What you are asked to do.
Please copy every line with the string "This" from the entries below.

Records to use.
------------------------------------
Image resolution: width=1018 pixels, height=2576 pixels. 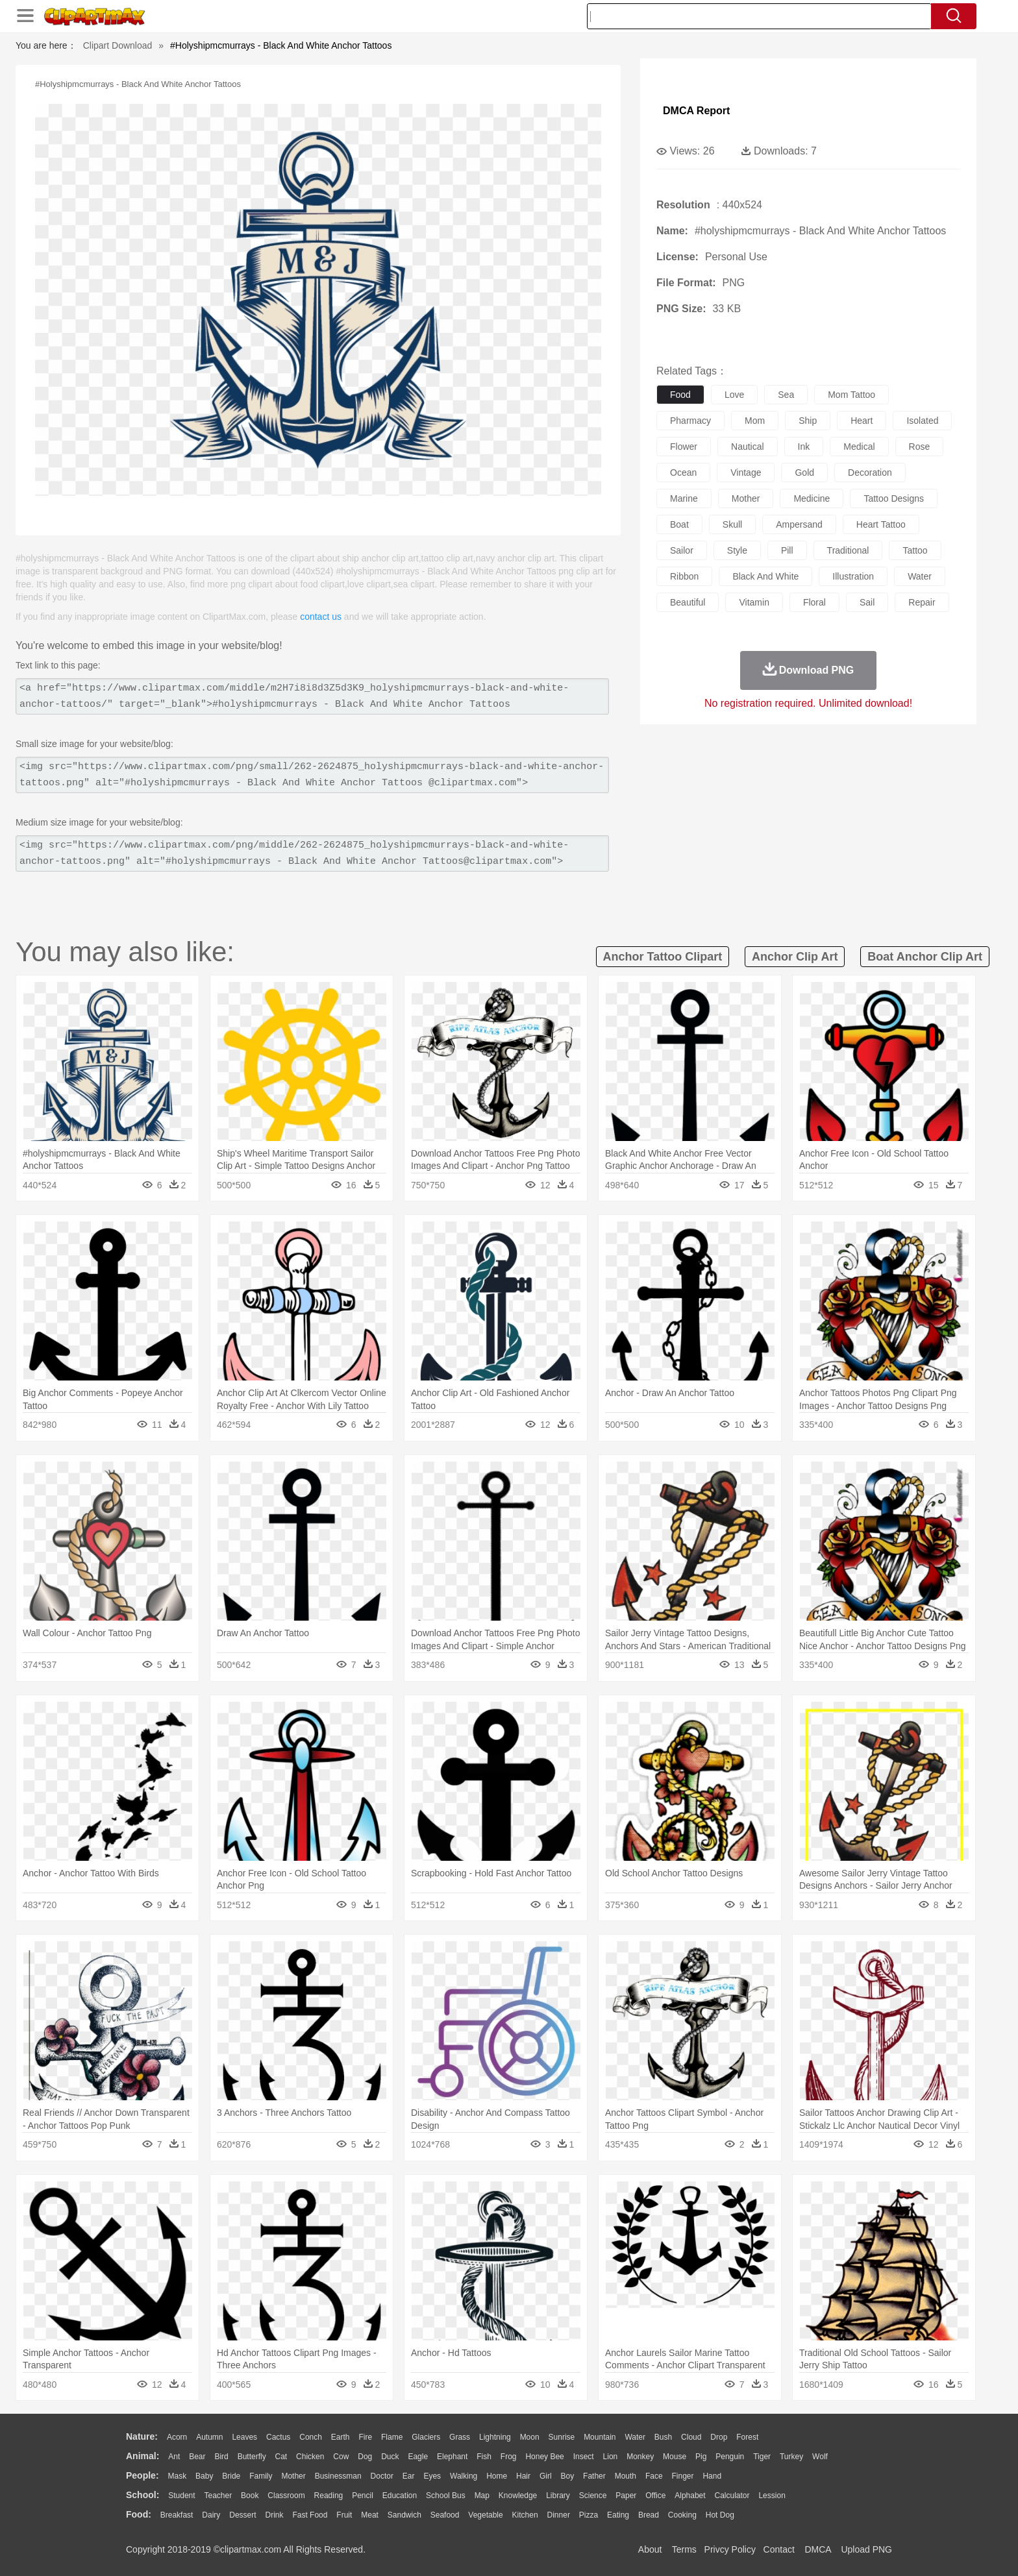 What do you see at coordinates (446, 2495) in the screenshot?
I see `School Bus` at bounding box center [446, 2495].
------------------------------------
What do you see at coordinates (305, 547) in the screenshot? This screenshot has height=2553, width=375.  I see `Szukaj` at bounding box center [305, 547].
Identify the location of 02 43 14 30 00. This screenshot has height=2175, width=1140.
------------------------------------
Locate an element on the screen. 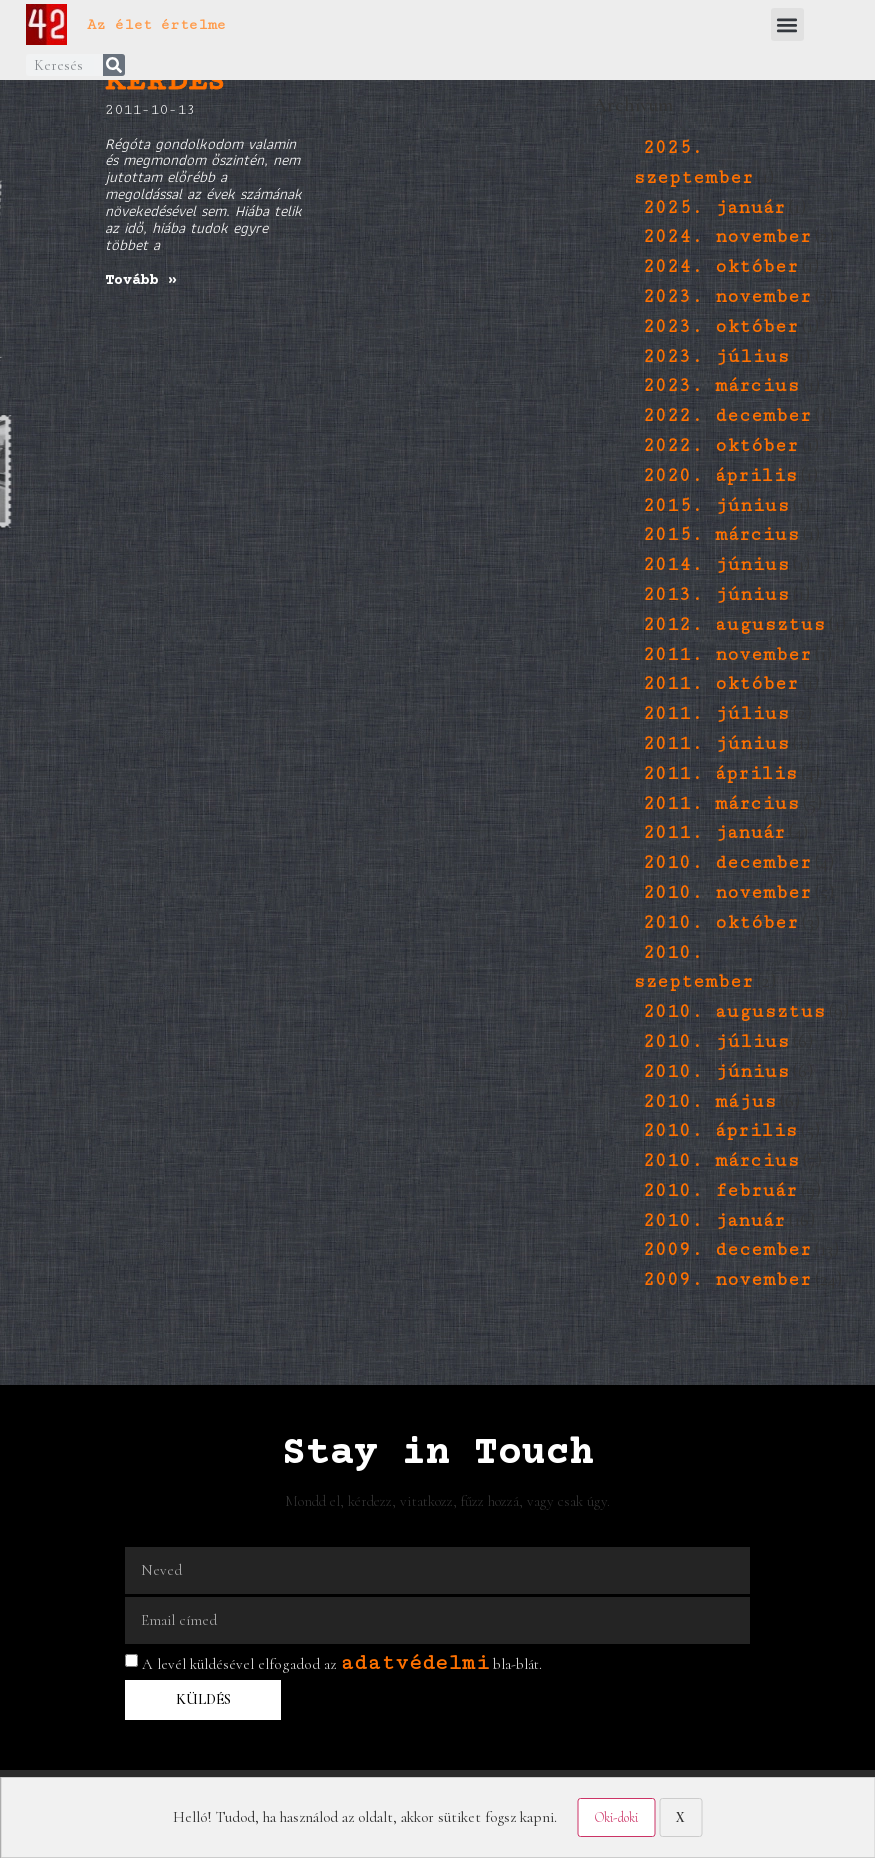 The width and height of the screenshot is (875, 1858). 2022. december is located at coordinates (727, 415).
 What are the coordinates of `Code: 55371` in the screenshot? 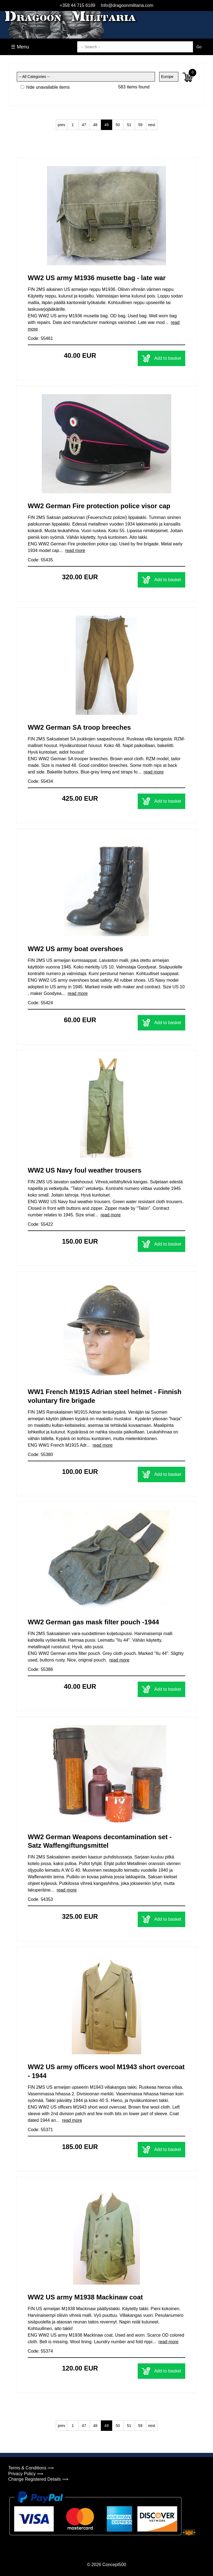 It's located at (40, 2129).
------------------------------------
Answer section.
What do you see at coordinates (305, 547) in the screenshot? This screenshot has height=2553, width=375.  I see `Szukaj` at bounding box center [305, 547].
Identify the location of 02 43 14 30 00. This screenshot has height=2175, width=1140.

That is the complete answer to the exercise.